There are a whole load of other potential uses for it; I thought about fleshing them all out but this is already a long post, so here are some more ideas:

  • Fraud prevention — teach a bot to learn what fraudulent transactions look like and then have it automatically flag/prevent orders that look fraudulent
  • Segmentation/targeting — find new groups of shoppers by having a bot analyze your shopper data, so you can target them better
  • Automatic re-order — if you sell consumables, you could predict when a shopper is going to need them again and offer to automatically re-order them
  • Stock forecasting — if you sell out of a product at a particular time of the year, machine learning could predict when that's going to happen and order more from your suppliers
  • Dynamic pricing — automatically adjust pricing based on the shopper, or if seasonal/market events warrant it

Again, I can't say if any or all of these will make it into SuiteCommerce or, at least, if they will anytime soon. However, we are thinking about these things.

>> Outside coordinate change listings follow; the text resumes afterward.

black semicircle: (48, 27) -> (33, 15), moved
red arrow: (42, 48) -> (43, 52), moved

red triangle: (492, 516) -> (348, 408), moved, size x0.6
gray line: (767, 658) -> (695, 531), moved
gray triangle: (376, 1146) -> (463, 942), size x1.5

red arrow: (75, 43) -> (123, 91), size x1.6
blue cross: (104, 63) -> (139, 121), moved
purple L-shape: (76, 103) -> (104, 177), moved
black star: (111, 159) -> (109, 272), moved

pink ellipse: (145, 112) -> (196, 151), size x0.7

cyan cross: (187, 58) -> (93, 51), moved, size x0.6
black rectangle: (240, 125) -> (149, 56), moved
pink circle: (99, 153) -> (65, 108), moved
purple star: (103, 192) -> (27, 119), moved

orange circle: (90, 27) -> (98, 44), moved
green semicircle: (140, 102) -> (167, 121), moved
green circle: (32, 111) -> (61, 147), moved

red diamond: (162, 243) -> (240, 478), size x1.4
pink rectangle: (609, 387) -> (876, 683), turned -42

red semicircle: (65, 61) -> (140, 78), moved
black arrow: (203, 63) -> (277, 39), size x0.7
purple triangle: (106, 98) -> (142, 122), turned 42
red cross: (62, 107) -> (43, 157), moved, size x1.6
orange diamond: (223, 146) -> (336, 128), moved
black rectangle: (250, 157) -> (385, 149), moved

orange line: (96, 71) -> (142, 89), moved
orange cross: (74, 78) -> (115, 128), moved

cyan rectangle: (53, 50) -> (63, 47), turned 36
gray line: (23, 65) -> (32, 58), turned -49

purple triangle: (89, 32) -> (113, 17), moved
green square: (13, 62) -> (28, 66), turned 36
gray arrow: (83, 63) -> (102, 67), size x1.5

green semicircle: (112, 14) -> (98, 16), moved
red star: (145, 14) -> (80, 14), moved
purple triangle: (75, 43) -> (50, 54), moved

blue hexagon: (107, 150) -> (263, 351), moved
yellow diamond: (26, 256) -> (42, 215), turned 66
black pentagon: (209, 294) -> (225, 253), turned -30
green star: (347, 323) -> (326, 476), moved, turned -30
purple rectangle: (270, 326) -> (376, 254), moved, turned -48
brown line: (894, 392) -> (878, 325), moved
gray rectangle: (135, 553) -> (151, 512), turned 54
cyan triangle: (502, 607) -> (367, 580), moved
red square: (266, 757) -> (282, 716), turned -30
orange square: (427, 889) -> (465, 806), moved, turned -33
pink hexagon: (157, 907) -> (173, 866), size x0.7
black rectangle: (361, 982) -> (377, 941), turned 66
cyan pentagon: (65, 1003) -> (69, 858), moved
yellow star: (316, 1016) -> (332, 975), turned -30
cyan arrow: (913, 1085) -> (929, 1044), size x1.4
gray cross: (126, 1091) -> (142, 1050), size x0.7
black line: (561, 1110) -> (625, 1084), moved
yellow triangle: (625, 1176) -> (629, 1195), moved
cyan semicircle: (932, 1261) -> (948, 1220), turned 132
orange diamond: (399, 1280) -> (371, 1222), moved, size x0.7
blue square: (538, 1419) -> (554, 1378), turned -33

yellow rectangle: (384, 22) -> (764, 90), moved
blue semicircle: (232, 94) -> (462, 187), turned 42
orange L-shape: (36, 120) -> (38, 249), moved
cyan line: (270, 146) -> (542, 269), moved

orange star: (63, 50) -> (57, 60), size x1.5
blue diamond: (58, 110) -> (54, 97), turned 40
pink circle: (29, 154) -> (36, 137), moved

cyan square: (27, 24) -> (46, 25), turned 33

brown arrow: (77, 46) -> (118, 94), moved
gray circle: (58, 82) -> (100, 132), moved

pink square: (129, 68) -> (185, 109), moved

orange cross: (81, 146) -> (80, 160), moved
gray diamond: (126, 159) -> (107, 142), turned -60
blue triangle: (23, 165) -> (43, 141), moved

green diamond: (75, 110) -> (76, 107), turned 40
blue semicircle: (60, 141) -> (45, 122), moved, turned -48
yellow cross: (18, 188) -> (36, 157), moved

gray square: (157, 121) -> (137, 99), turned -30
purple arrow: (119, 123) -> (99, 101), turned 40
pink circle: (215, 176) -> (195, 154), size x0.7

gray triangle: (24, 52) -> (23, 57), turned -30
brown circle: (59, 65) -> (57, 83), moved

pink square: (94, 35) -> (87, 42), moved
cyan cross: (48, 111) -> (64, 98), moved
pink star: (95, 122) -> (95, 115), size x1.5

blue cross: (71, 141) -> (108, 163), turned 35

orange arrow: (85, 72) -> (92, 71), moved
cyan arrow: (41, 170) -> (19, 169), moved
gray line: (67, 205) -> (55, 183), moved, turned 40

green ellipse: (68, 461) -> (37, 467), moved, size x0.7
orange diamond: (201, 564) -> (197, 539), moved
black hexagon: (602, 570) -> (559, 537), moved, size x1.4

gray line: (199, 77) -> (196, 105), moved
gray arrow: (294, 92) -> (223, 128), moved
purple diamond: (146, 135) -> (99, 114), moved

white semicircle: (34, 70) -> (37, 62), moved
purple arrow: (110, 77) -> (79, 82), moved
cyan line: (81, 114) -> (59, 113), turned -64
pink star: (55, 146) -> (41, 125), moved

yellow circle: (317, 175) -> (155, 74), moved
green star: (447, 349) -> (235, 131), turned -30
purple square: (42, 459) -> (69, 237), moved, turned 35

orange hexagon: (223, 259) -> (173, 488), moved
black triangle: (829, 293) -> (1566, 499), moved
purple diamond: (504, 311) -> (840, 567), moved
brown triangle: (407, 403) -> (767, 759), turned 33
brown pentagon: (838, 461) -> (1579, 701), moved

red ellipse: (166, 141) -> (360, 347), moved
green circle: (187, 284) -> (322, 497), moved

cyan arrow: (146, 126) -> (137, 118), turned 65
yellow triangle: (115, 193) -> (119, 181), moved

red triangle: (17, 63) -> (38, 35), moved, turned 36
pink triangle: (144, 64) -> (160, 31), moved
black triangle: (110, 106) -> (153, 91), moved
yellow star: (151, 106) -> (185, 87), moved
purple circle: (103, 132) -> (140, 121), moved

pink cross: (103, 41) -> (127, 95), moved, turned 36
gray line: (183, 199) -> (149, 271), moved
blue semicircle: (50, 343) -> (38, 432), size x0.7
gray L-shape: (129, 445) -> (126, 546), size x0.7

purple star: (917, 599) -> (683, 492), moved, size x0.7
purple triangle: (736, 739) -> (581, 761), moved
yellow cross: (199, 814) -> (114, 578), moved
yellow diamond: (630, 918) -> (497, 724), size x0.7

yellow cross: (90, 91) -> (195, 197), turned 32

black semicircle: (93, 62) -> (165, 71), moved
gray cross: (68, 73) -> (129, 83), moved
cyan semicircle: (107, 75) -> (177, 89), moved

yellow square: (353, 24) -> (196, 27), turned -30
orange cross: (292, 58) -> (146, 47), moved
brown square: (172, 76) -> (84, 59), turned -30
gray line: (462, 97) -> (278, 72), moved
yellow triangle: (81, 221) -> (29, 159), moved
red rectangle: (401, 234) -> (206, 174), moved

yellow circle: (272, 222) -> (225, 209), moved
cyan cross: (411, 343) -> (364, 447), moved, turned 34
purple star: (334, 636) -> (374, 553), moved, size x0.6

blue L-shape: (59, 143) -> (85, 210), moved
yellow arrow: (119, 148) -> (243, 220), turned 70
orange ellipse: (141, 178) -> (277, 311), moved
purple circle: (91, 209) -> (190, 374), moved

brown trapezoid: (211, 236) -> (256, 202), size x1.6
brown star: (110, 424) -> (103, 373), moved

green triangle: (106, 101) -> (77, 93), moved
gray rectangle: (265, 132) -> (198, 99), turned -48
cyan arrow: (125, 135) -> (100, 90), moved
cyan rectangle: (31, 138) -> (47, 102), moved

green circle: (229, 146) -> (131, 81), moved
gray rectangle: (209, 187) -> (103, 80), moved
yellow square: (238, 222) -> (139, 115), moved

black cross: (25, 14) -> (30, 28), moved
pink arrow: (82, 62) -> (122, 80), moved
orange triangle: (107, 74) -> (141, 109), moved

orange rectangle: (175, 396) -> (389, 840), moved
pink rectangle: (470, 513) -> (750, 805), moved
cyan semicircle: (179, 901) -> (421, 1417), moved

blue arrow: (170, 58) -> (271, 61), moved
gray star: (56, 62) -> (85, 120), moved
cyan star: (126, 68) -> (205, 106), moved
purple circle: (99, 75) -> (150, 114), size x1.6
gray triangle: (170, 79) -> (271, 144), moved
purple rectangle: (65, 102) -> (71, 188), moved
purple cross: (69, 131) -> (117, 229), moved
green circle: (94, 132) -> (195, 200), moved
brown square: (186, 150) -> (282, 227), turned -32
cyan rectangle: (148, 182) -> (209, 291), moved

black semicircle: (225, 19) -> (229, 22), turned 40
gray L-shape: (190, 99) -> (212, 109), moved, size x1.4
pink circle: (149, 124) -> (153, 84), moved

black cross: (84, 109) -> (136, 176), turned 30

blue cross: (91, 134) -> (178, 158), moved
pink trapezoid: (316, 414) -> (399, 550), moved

Of all the ones most likely to happen, I think the biggest feature will be chatbots. I mean, they already exist, right? They just need to be a bit more sophisticated. They need to move beyond hardcoded responses and start making decisions for themselves. However, even in their 'limited' (but still impressive) capacity, they can certainly be handy frontline support staff who can do a good job fielding basic questions.

The big 'behind-the-scenes' will be to data gathering. We need to either start capturing more data, figuring out better access to it, start training bots to understand it, or a mix of the three. I look forward to seeing what gets developed over the next few years.